• [EXERCISE]: Which lines below hold the word "vojnika"? Report each one.

┌──

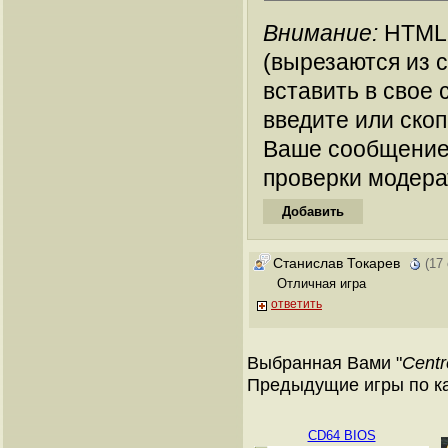
Внимание:
HTML-
(вырезаются из 
вставить в свое 
введите или ско
Ваше сообщение
проверки модера
Станислав Токарев
(17
Отличная игра
ответить
Выбранная Вами "
Centr
Предыдущие игры по кат
CD64 BIOS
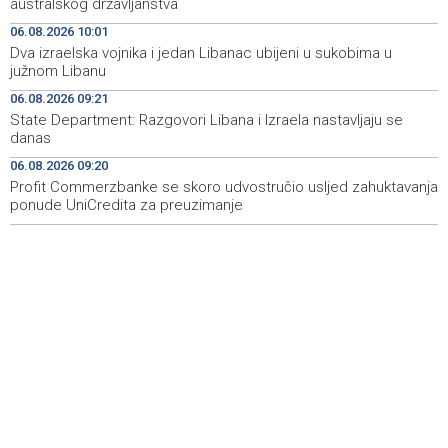
australskog državljanstva
Potpisano 97 ugovora o dodjeli poticaja za
10:19
06.08.2026 10:01
samozapošljavanja boraca programa Prvi biznis u ZDK-u
Dva izraelska vojnika i jedan Libanac ubijeni u sukobima u
južnom Libanu
U Prištini se održava konstituirajuća sjednica Skupštine
10:05
Kosova
06.08.2026 09:21
State Department: Razgovori Libana i Izraela nastavljaju se
Multiple fires reported across Herzegovina-Neretva
10:05
danas
Canton, firefighters remain deployed near Konjic
06.08.2026 09:20
Profit Commerzbanke se skoro udvostručio usljed zahuktavanja
Dva izraelska vojnika i jedan Libanac ubijeni u sukobima
10:01
u južnom Libanu
ponude UniCredita za preuzimanje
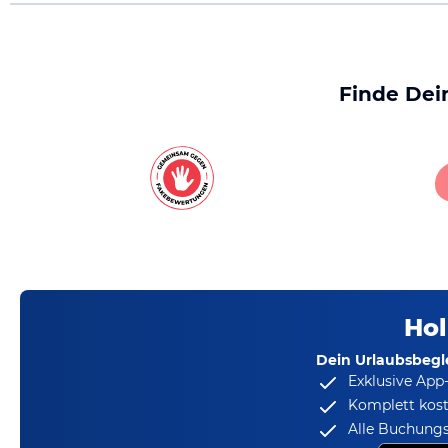
Finde Dei
Hol
Dein Urlaubsbegle
Exklusive App
Komplett kost
Alle Buchungs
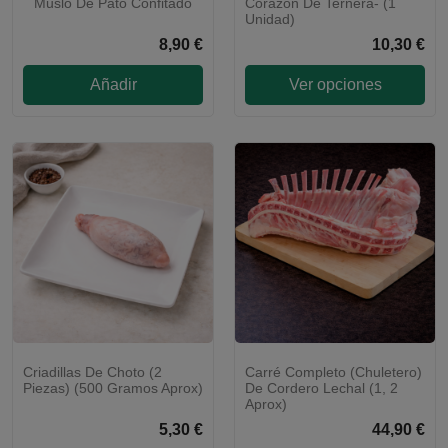
Muslo De Pato Confitado
Corazón De Ternera- (1
Unidad)
8,90 €
10,30 €
Añadir
Ver opciones
Criadillas De Choto (2
Carré Completo (Chuletero)
ENVÍO 48H
Piezas) (500 Gramos Aprox)
De Cordero Lechal (1, 2
Aprox)
5,30 €
44,90 €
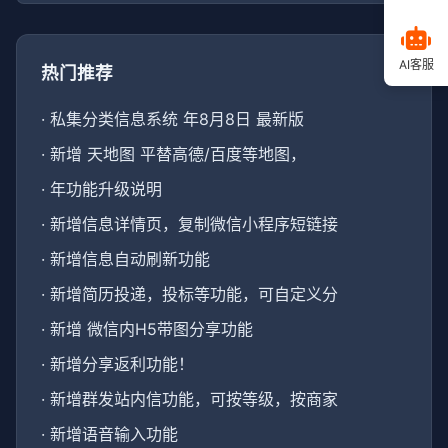
AI客服
热门推荐
·
私集分类信息系统 年8月8日 最新版
·
新增 天地图 平替高德/百度等地图，
·
年功能升级说明
·
新增信息详情页，复制微信小程序短链接
·
新增信息自动刷新功能
·
新增简历投递，投标等功能，可自定义分
·
新增 微信内H5带图分享功能
·
新增分享返利功能！
·
新增群发站内信功能，可按等级，按商家
·
新增语音输入功能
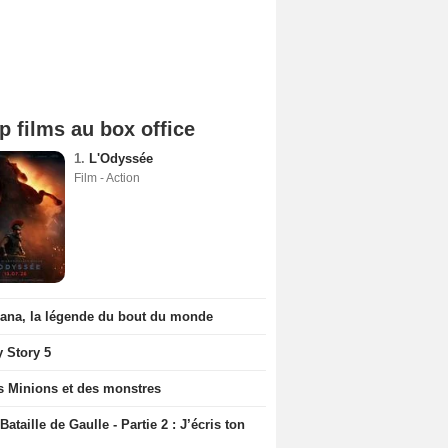
p films au box office
1.
L'Odyssée
Film - Action
iana, la légende du bout du monde
y Story 5
s Minions et des monstres
Bataille de Gaulle - Partie 2 : J’écris ton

└──

• [RESPONSE FOR THIS EXERCISE]:
Dva izraelska vojnika i jedan Libanac ubijeni u sukobima u
Dva izraelska vojnika i jedan Libanac ubijeni u sukobima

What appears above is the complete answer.